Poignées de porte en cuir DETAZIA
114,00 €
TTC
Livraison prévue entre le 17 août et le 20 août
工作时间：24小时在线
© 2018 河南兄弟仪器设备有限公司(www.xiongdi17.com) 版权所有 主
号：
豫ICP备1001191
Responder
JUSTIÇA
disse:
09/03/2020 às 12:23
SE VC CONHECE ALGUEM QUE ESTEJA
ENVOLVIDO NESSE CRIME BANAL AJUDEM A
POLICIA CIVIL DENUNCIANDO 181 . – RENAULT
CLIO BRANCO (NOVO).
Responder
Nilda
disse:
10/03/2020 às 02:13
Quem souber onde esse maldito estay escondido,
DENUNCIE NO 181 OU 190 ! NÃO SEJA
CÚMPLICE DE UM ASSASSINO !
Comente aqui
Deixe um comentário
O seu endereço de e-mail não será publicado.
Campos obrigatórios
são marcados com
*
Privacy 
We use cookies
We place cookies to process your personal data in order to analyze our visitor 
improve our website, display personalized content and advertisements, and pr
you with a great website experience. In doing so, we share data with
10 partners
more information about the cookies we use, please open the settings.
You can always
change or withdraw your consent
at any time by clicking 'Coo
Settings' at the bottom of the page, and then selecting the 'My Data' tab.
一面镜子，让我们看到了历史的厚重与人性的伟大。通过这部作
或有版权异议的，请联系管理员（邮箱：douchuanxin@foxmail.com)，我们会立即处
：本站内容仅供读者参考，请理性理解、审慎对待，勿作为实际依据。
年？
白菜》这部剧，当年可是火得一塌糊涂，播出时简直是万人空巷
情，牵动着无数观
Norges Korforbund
--------------------------------
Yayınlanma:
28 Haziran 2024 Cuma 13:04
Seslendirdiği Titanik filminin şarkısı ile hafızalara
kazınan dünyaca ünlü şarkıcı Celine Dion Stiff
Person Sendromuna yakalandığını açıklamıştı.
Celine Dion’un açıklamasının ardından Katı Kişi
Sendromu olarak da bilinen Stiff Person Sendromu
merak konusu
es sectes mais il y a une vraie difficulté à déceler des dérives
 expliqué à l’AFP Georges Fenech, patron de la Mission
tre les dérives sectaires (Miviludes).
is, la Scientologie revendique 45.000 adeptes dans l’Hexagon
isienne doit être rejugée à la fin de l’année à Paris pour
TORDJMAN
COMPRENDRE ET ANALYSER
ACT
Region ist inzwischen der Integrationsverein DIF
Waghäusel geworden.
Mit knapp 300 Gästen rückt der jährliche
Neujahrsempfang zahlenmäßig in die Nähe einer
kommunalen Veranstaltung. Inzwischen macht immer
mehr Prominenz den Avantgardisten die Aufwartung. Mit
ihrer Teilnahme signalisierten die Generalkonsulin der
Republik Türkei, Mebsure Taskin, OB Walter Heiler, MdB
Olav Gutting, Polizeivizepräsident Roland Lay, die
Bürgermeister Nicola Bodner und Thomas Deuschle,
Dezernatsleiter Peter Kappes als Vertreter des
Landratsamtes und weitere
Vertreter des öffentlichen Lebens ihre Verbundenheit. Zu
--------------------------------
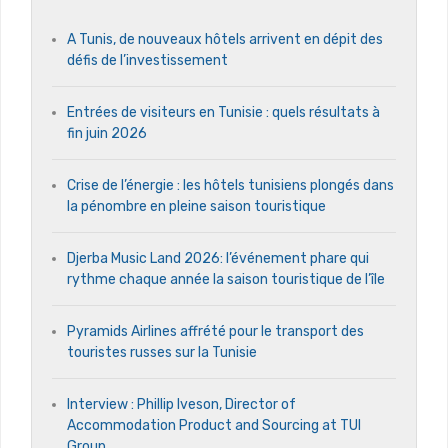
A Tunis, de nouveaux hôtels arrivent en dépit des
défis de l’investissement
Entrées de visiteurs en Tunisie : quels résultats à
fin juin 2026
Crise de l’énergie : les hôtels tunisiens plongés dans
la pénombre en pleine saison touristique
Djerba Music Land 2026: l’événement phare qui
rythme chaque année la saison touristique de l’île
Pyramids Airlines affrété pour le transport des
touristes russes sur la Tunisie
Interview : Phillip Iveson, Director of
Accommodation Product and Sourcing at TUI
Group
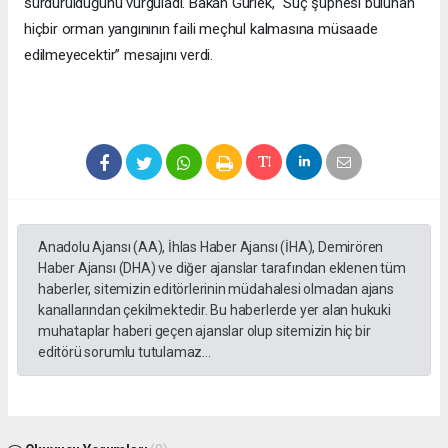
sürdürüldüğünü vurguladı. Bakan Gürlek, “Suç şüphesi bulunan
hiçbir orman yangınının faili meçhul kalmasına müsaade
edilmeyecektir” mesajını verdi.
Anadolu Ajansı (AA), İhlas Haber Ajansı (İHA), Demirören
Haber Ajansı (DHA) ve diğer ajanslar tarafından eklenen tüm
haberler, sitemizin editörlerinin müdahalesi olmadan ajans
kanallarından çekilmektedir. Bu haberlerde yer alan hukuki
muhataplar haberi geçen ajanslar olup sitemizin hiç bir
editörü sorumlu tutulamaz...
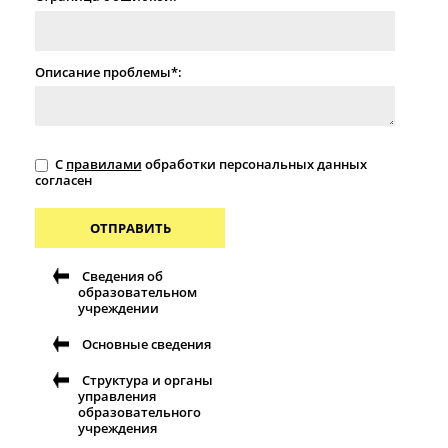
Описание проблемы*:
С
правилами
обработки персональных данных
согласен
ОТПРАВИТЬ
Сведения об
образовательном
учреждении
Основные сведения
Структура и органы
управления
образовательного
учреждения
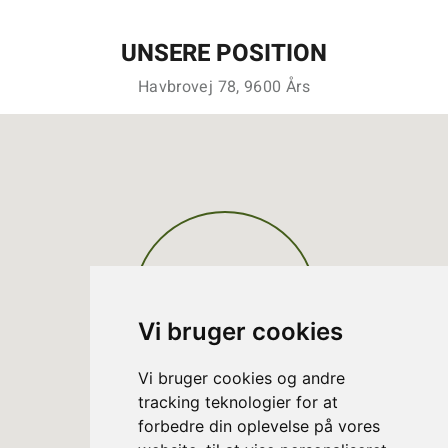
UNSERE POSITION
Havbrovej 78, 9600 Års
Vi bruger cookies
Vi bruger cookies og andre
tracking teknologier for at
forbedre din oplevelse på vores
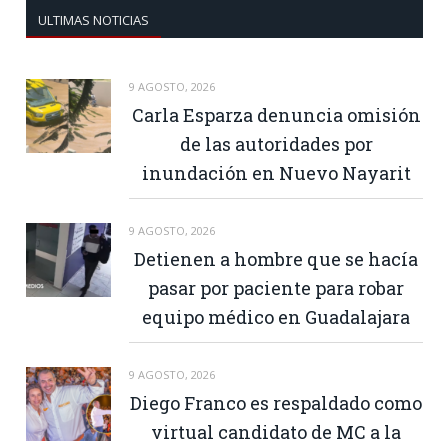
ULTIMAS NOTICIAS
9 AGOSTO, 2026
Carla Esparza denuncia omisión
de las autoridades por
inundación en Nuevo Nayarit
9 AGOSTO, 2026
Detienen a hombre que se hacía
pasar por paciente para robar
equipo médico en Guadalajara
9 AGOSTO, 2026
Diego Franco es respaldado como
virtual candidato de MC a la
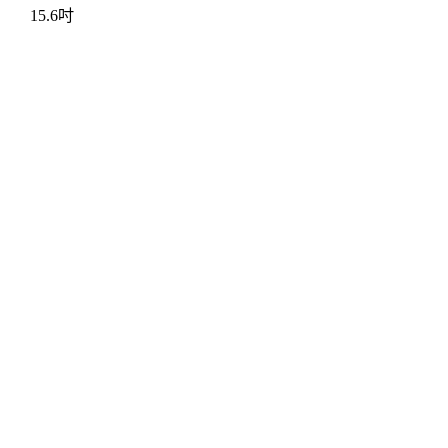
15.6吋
--------------------------------
TASK TO CARRY OUT =>
Bring together every line in the entries that holds the string "ajanslar".

TASK ANSWER =>
Haber Ajansı (DHA) ve diğer ajanslar tarafından eklenen tüm
muhataplar haberi geçen ajanslar olup sitemizin hiç bir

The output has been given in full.